ECLI:NL:RBDHA:2025:11040

Rechtbank Den Haag

Datum uitspraak
21 mei 2025
Publicatiedatum
24 juni 2025
Zaaknummer
10259656
Instantie
Rechtbank Den Haag
Type
Uitspraak
Rechtsgebied
Strafrecht
Procedures
  • Proces-verbaal
Vindplaatsen
  • Rechtspraak.nl
AI samenvatting door LexboostAutomatisch gegenereerd

Beroep tegen afwijzing proceskostenvergoeding na vernietiging administratieve sanctie

In deze zaak is in geschil of de officier van justitie terecht heeft afgezien van het toekennen van een proceskostenvergoeding na de vernietiging van een administratieve sanctie. De kantonrechter heeft op 21 mei 2025 de zaak behandeld, waarbij de gemachtigde van de betrokkene, mr.
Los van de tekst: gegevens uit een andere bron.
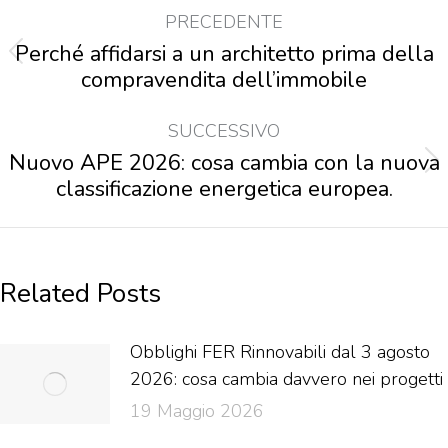
PRECEDENTE
Perché affidarsi a un architetto prima della
compravendita dell’immobile
SUCCESSIVO
Nuovo APE 2026: cosa cambia con la nuova
classificazione energetica europea.
Related Posts
Obblighi FER Rinnovabili dal 3 agosto
2026: cosa cambia davvero nei progetti
19 Maggio 2026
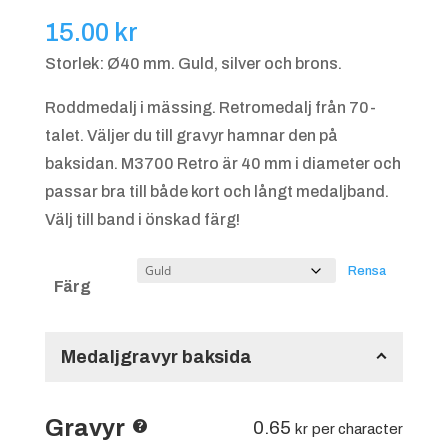
15.00
kr
Storlek: Ø40 mm. Guld, silver och brons.
Roddmedalj i mässing. Retromedalj från 70-
talet. Väljer du till gravyr hamnar den på
baksidan. M3700 Retro är 40 mm i diameter och
passar bra till både kort och långt medaljband.
Välj till band i önskad färg!
Rensa
Färg
Medaljgravyr baksida
Gravyr
0.65
kr
per character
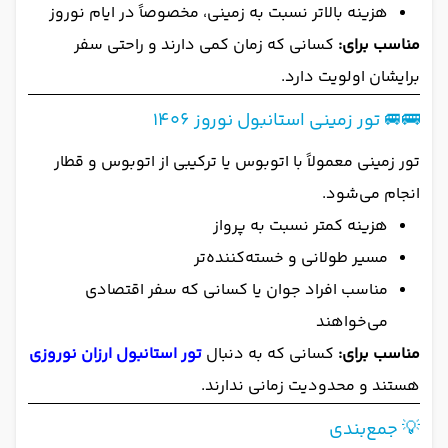
هزینه بالاتر نسبت به زمینی، مخصوصاً در ایام نوروز
مناسب برای:
کسانی که زمان کمی دارند و راحتی سفر
برایشان اولویت دارد.
🚌🚐 تور زمینی استانبول نوروز 1406
تور زمینی معمولاً با اتوبوس یا ترکیبی از اتوبوس و قطار
انجام می‌شود.
هزینه کمتر نسبت به پرواز
مسیر طولانی و خسته‌کننده‌تر
مناسب افراد جوان یا کسانی که سفر اقتصادی
می‌خواهند
مناسب برای:
کسانی که به دنبال
تور استانبول ارزان نوروزی
هستند و محدودیت زمانی ندارند.
💡 جمع‌بندی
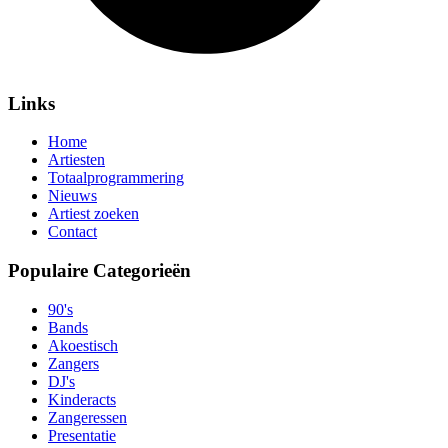
Links
Home
Artiesten
Totaalprogrammering
Nieuws
Artiest zoeken
Contact
Populaire Categorieën
90's
Bands
Akoestisch
Zangers
DJ's
Kinderacts
Zangeressen
Presentatie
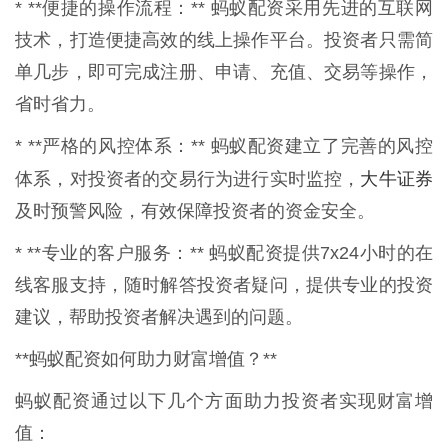
* **便捷的操作流程：** 蚂蚁配资采用先进的互联网
技术，打造便捷高效的线上操作平台。投资者只需简
单几步，即可完成注册、申请、充值、交易等操作，
省时省力。
* **严格的风控体系：** 蚂蚁配资建立了完善的风控
大牛证券
体系，对投资者的交易行为进行实时监控，
及时预警风险，有效保障投资者的资金安全。
* **专业的客户服务：** 蚂蚁配资提供7x24小时的在
线客服支持，随时解答投资者疑问，提供专业的投资
建议，帮助投资者解决遇到的问题。
**蚂蚁配资如何助力财富增值？**
蚂蚁配资通过以下几个方面助力投资者实现财富增
值：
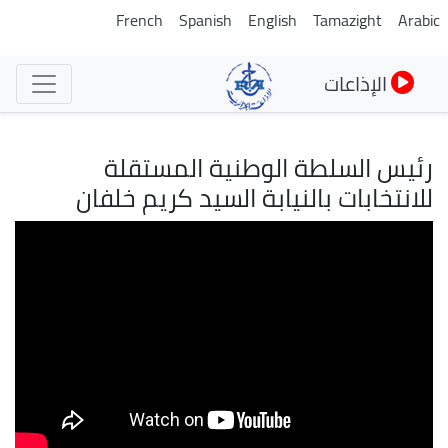
تجاوز
French
Spanish
English
Tamazight
Arabic
إلى
المحتوى
الإذاعات
الرئيسي
رئيس السلطة الوطنية المستقلة
للانتخابات بالنيابة السيد كريم خلفان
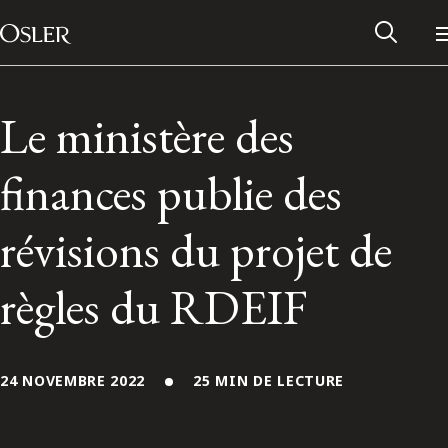
Main Navigation
Passer au contenu
Le ministère des
finances publie des
révisions du projet de
règles du RDEIF
Réseau des anciens d’Osler
24 NOVEMBRE 2022
25 MIN DE LECTURE
Contactez-nous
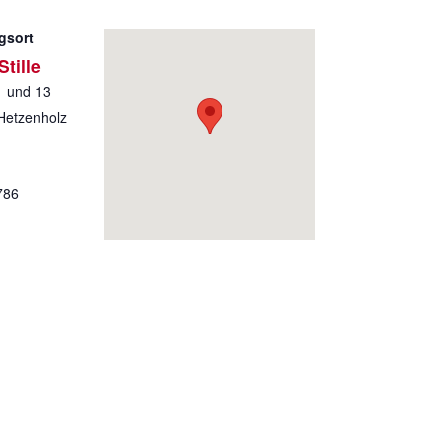
gsort
tille
1 und 13
Hetzenholz
786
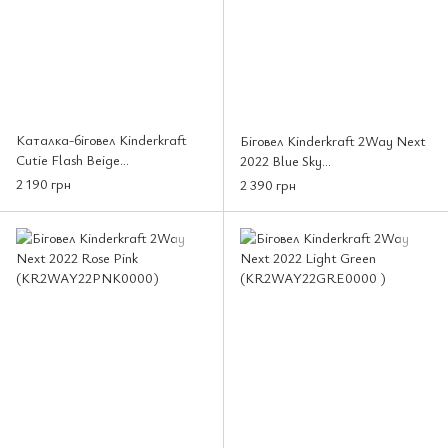
Каталка-біговел Kinderkraft
Біговел Kinderkraft 2Way Next
Cutie Flash Beige
2022 Blue Sky
(KRCUFL00BEG0000)
(KR2WAY22BLU0000)
2 190 грн
2 390 грн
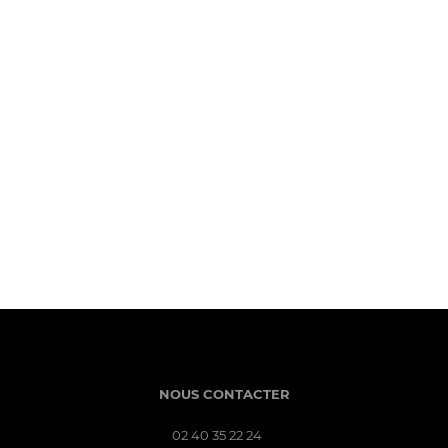
NOUS CONTACTER
02 40 35 22 24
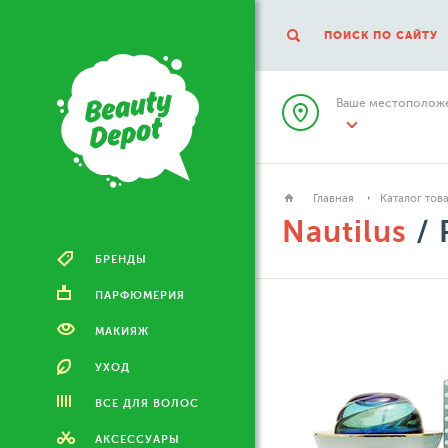
ПОИСК ПО САЙТУ
Ваше местоположе
Главная
Каталог тов
Nautilus
/ 
БРЕНДЫ
ПАРФЮМЕРИЯ
МАКИЯЖ
УХОД
ВСЕ ДЛЯ ВОЛОС
АКСЕССУАРЫ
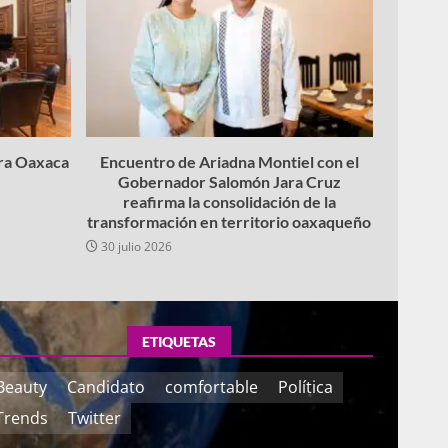
ara Oaxaca
Encuentro de Ariadna Montiel con el
Gobernador Salomón Jara Cruz
reafirma la consolidación de la
transformación en territorio oaxaqueño
30 julio 2026
ETIQUETAS
Beauty
Candidato
comfortable
Política
Trends
Twitter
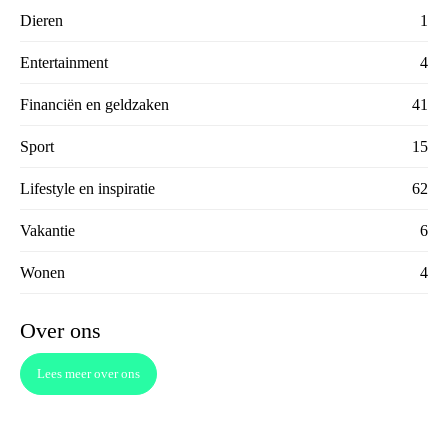
Dieren
1
Entertainment
4
Financiën en geldzaken
41
Sport
15
Lifestyle en inspiratie
62
Vakantie
6
Wonen
4
Over ons
Lees meer over ons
B. de Jong, aanwezig was. De officier van justitie had eerder de sanctie vernietigd, maar geen proceskostenvergoeding toegekend. De kantonrechter heeft het beroep gegrond verklaard en de beslissing van de officier van justitie vernietigd, waarbij alsnog een proceskostenvergoeding is toegekend. De kantonrechter heeft de proceskosten berekend op € 1.392,25, gebaseerd op de werkzaamheden van de gemachtigde in de administratieve fase en de zittingen. De uitspraak is openbaar gedaan door de kantonrechter, bijgestaan door de griffier D.C. Carsten. De betrokkene kan binnen zes weken hoger beroep instellen bij het gerechtshof Arnhem - Leeuwarden.

Uitspraak

Rechtbank DEN HAAG

Zittingsplaats Gouda
CJIB-nummer: 233860958
Registratienummer team straf: 10259656 MB VERZ 22-21542
Uitspraakdatum : 21 mei 2025
Beslissing van de kantonrechter, tevens houdende het opgemaakte proces-verbaal van de zitting
in de zaak van
[betrokkene]
wonende dan wel gevestigd te: [postcode] [plaats]
[adres] , nader ook te noemen: betrokkene.
Gemachtigde: mr. B. de Jong (Skandara)

Het verloop van de procedure

Aan betrokkene is een administratieve sanctie opgelegd. De gemachtigde heeft namens betrokkene daartegen beroep ingesteld bij de officier van justitie. De officier van justitie heeft de beschikking waarbij de sanctie is opgelegd, alsnog vernietigd. Daarbij is geen vergoeding van de proceskosten toegewezen. Tegen die beslissing is door gemachtigde beroep ingesteld bij de kantonrechter.
De kantonrechter heeft partijen in de gelegenheid gesteld om op de zitting van 21 mei 2025 de standpunten nader toe te lichten. Namens gemachtigde is [naam] ter zitting verschenen. Namens de officier van justitie is een zittingsvertegenwoordiger verschenen.

Overwegingen

In deze zaak is alleen nog in geschil of de officier van justitie terecht heeft afgezien van het toekennen van een proceskostenvergoeding.
Blijkens de beslissing van 14 september 2022 heeft de officier van justitie het verzoek om een vergoeding van de proceskosten afgewezen.
Op grond van artikel 13a van de Wet administratiefrechtelijke handhaving verkeersvoorschriften (WAHV) is de kantonrechter bij uitsluiting bevoegd een partij te veroordelen in de kosten die een andere partij in verband met de behandeling van het beroep bij de rechtbank, en van het bezwaar of van het administratief beroep redelijkerwijs heeft moeten maken. Daarbij zijn de artikelen 7:15, tweede tot en met vierde lid, en 7:28, tweede, vierde en vijfde lid van de Algemene wet bestuursrecht (Awb) van overeenkomstige toepassing.
Ter zitting voert gemachtigde van betrokkene aan dat wordt verzocht om een niet-ontvankelijkverklaring en toekenning van een proceskostenvergoeding over de administratieve fase. Er is verder geen procesbelang meer, aldus de gemachtigde.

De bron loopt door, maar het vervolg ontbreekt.